Well... way back when, Microsoft designed an R4000PC based machine to
run Windows NT, it was called the "Jazz".  MipsCo later purchased this
design, changed it a little, and sold it as the "Magnum".  The design
didn't differ much from the original Jazz, except for a few
modifications to the board layout and to add support for the R4000SC.
After the Magnum shipped, Microsoft bought a number of these boxes to
replace the machines based on the original Jazz design.
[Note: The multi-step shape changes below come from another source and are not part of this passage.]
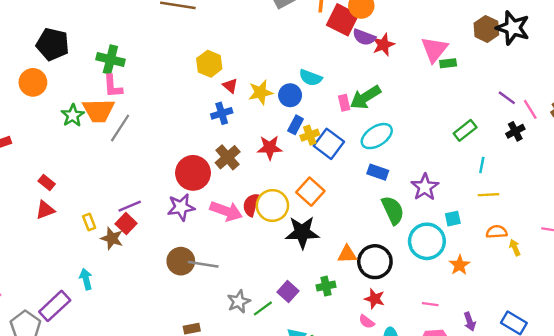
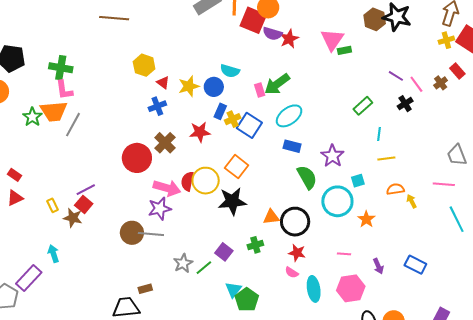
purple star: (181, 207) -> (160, 209), moved

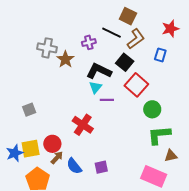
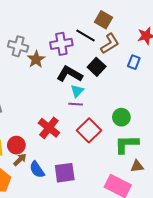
purple cross: (89, 42) -> (61, 44), size x1.5
red square: (136, 85) -> (89, 130), moved
cyan triangle: (95, 87) -> (77, 91), moved
purple square: (101, 167) -> (65, 173), size x1.5

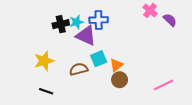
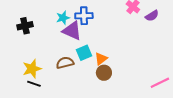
purple semicircle: (170, 20) -> (152, 16), turned 104
black cross: (61, 24) -> (25, 26), moved
yellow star: (44, 61) -> (32, 69), moved
pink line: (164, 85) -> (160, 83), moved

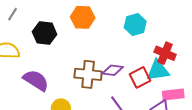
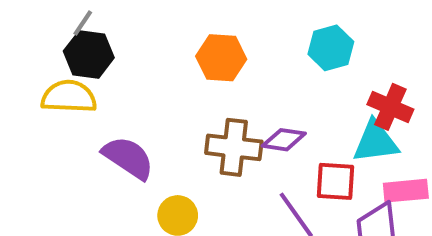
orange hexagon: (83, 17) -> (221, 58), moved
black hexagon: (45, 33) -> (89, 54), moved
red square: (140, 77) -> (336, 181), moved, turned 30

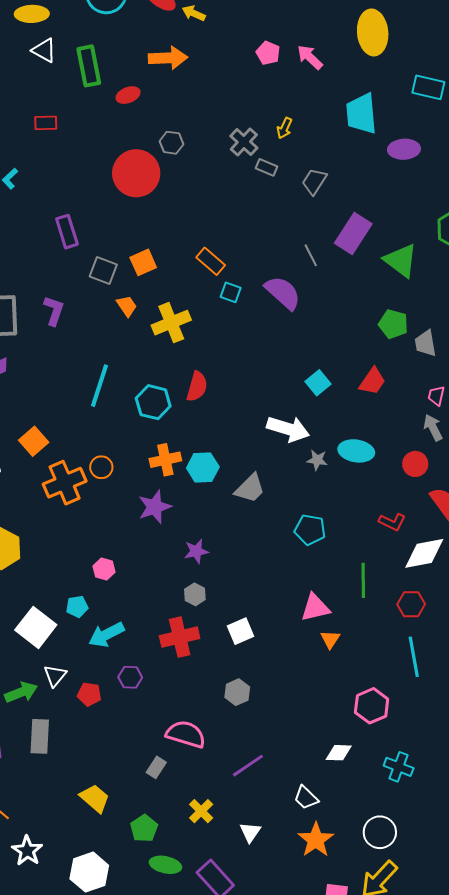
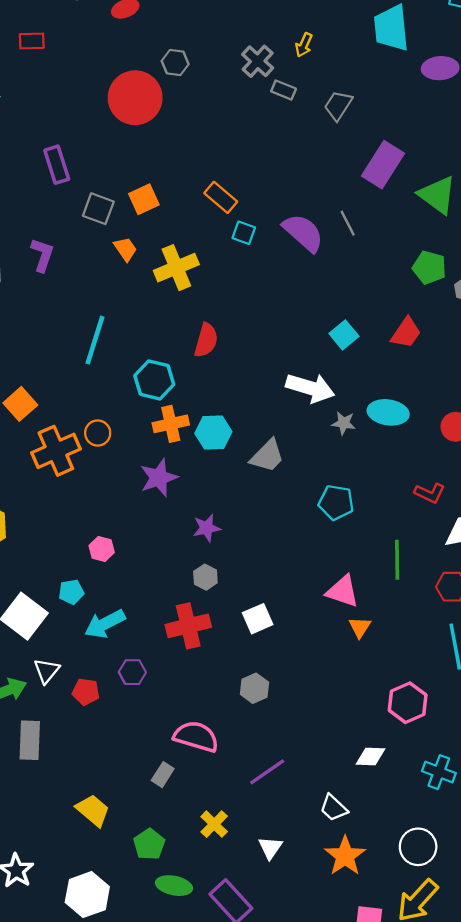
gray line: (311, 255) -> (348, 223), moved
cyan hexagon: (153, 402) -> (154, 380), moved
pink triangle: (315, 608) -> (343, 591), turned 32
The Magnum is a really grotty piece of hardware (no suprise Microsoft
engineers) with a weird bus controller that allows one to graft an EISA
bus onto the MIPS local bus.  It also uses a proprietary graphics
controller which is extremely difficult to find.  The machine had the
ability to boot in either little endian (Evil Empire) or big endian
(RISC/OS) modes.

What is really unfortunate is the Mips had their own R4k based machine
under development ("Aftershock") which was based on the TurboChannel
bus.  I guess they dumped it because this would have forced them to
rewrite all of the HAL's for the machine.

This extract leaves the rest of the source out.